More From: Curious Wines
Posted August 11th, 2009 by Matt Kane | No Comments

It’s first time Muddy Water have produced a true dessert wine. The closest before this was the highly acclaimed James Hardwick, which is a beautifully balanced medium Riesling.

The Sugar Daddy Riesling is huge wine from the Estate vineyard, which is part of the Organic program. In 2008 they only made the Dry and Sugar Daddy Rieslings from this vineyard (different vineyard blocks are at different stages of this organic process).

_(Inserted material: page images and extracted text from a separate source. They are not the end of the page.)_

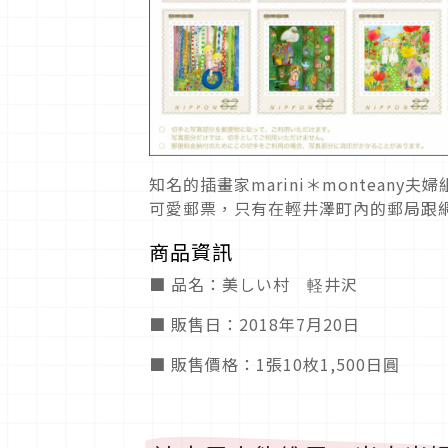
知名的插畫家marini＊montea
可愛郵票，只有在輕井澤町內的郵局跟
商品資訊
■ 品名：美しい村 軽井沢
■ 販售日：2018年7月20日
■ 販售價格：1張10枚1,500日圓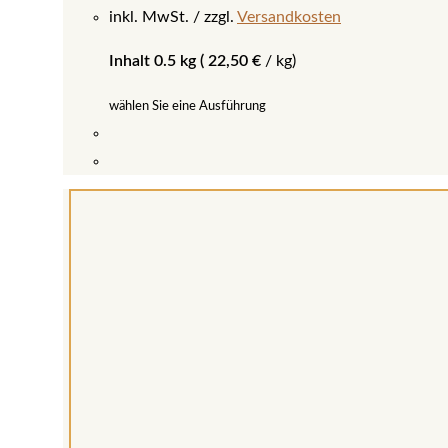
inkl. MwSt.
zzgl.
Versandkosten
Inhalt 0.5 kg (
22,50
€
/
kg
)
wählen Sie eine Ausführung
Dieses
Produkt
weist
mehrere
Varianten
auf.
Die
Optionen
können
auf
der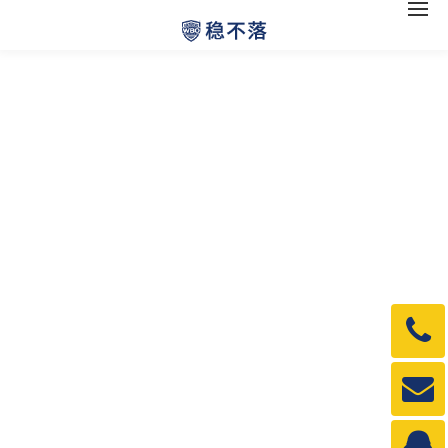
电
话：
1990
邮
箱：
1990
QQ：
3840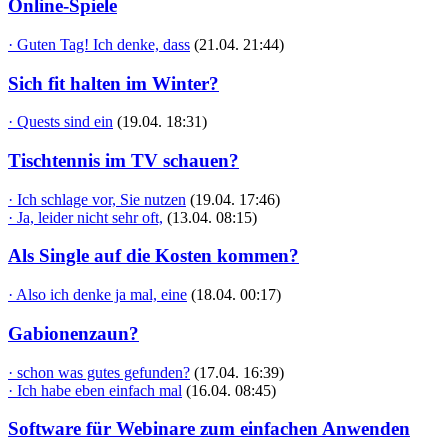
Online-Spiele
· Guten Tag! Ich denke, dass
(21.04. 21:44)
Sich fit halten im Winter?
· Quests sind ein
(19.04. 18:31)
Tischtennis im TV schauen?
· Ich schlage vor, Sie nutzen
(19.04. 17:46)
· Ja, leider nicht sehr oft,
(13.04. 08:15)
Als Single auf die Kosten kommen?
· Also ich denke ja mal, eine
(18.04. 00:17)
Gabionenzaun?
· schon was gutes gefunden?
(17.04. 16:39)
· Ich habe eben einfach mal
(16.04. 08:45)
Software für Webinare zum einfachen Anwenden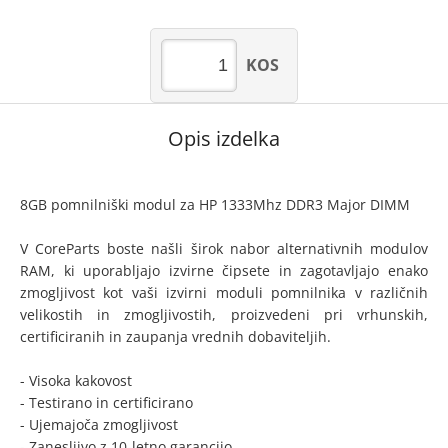
KOS
Opis izdelka
8GB pomnilniški modul za HP 1333Mhz DDR3 Major DIMM
V CoreParts boste našli širok nabor alternativnih modulov
RAM, ki uporabljajo izvirne čipsete in zagotavljajo enako
zmogljivost kot vaši izvirni moduli pomnilnika v različnih
velikostih in zmogljivostih, proizvedeni pri vrhunskih,
certificiranih in zaupanja vrednih dobaviteljih.
- Visoka kakovost
- Testirano in certificirano
- Ujemajoča zmogljivost
- Zanesljivo z 10-letno garancijo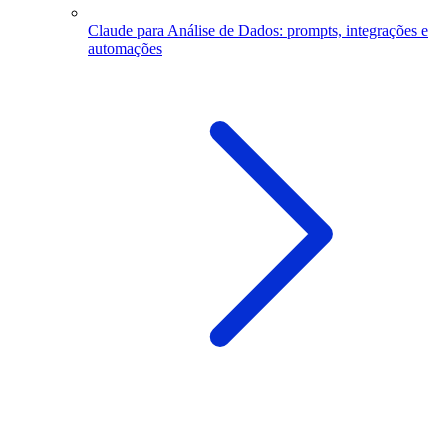
Claude para Análise de Dados: prompts, integrações e
automações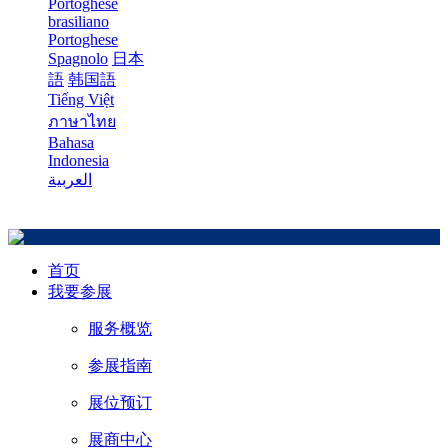
Portoghese
brasiliano
Portoghese
Spagnolo
日本
語
韩国語
Tiếng Việt
ภาษาไทย
Bahasa
Indonesia
العربية
首页
我要参展
服务概览
参展指南
展位预订
展商中心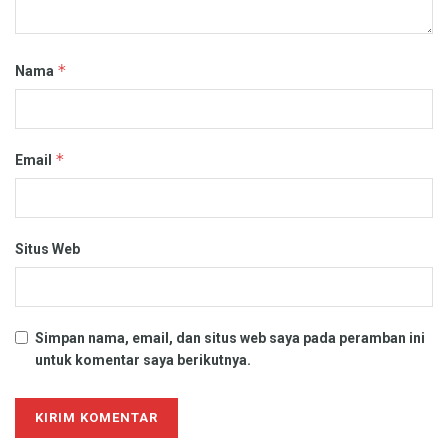
*
Nama
*
Email
Situs Web
Simpan nama, email, dan situs web saya pada peramban ini
untuk komentar saya berikutnya.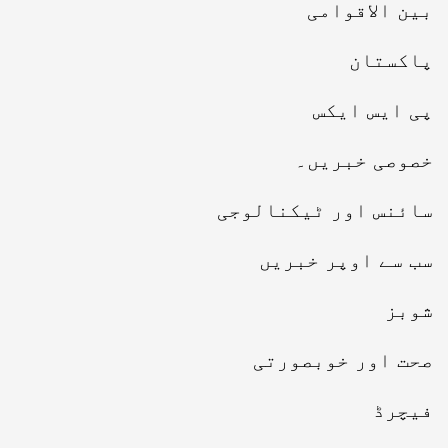
بین الاقوامی
پاکستان
پی ایس ایکس
خصوصی خبریں۔
سائنس اور ٹیکنالوجی
سب سے اوپر خبریں
شوبز
صحت اور خوبصورتی
فیچرڈ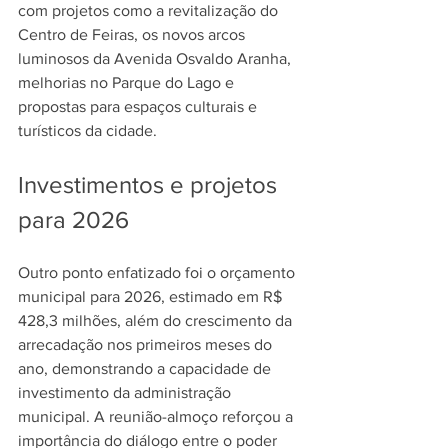
com projetos como a revitalização do 
Centro de Feiras, os novos arcos 
luminosos da Avenida Osvaldo Aranha, 
melhorias no Parque do Lago e 
propostas para espaços culturais e 
turísticos da cidade. 
Investimentos e projetos 
para 2026
Outro ponto enfatizado foi o orçamento 
municipal para 2026, estimado em R$ 
428,3 milhões, além do crescimento da 
arrecadação nos primeiros meses do 
ano, demonstrando a capacidade de 
investimento da administração 
municipal. A reunião-almoço reforçou a 
importância do diálogo entre o poder 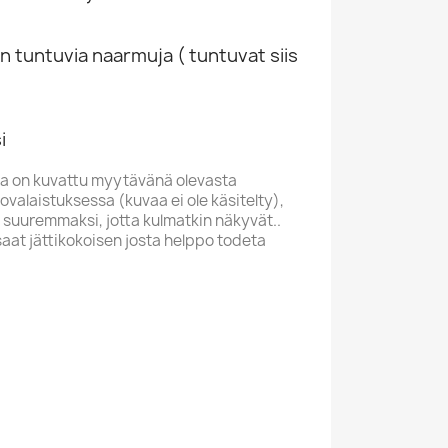
n tuntuvia naarmuja ( tuntuvat siis
i
a on kuvattu myytävänä olevasta
valaistuksessa (kuvaa ei ole käsitelty),
 suuremmaksi, jotta kulmatkin näkyvät..
saat jättikokoisen josta helppo todeta
J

Some autumn rains showed themselves in particular blocks in the Riesling vineyard and that created the right conditions. It’s very concentrated at 50 Brix - the highest they’ve ever had by nearly 20 Brix - that’s 50% sugar, which may never happen again!

It’s always a trade-off producing a sticky. They’re expensive, with minuscule juice extracted from the shrivelly grapes, but winemaker and viticulturist Belinda Gould and Miranda Brown knew it would be a special vintage. The winery has not put it out for export anywhere else up to now. It’s selling like hotcakes at cellar door as something unique so they’ve no need to push it into export markets. Just as well a few arms have been twisted. Afterall, this is something that will enhance the already brilliant brand internationally.

Only 100 cases were produced. They’re not making one in this year’s 09 vintage and who knows in 2010. So for now, when I say rare, it’s not marketing puffery!

Quite simply a divine wine - you won’t find one as rare as this from New Zealand in Ireland. Brightly golden with decadently sweet flavours and a thick, viscous, honeyed texture. Full of intense raisins, plumped up dried apricots, luscious sweetness masterly crafted with beautifully fresh acidity and verve. It’s a fully botrytised wine, carrying just 7% alcohol and a whopping 300gm/L which puts it in a very rare bracket (the average dessert wine sits around 150gm/L).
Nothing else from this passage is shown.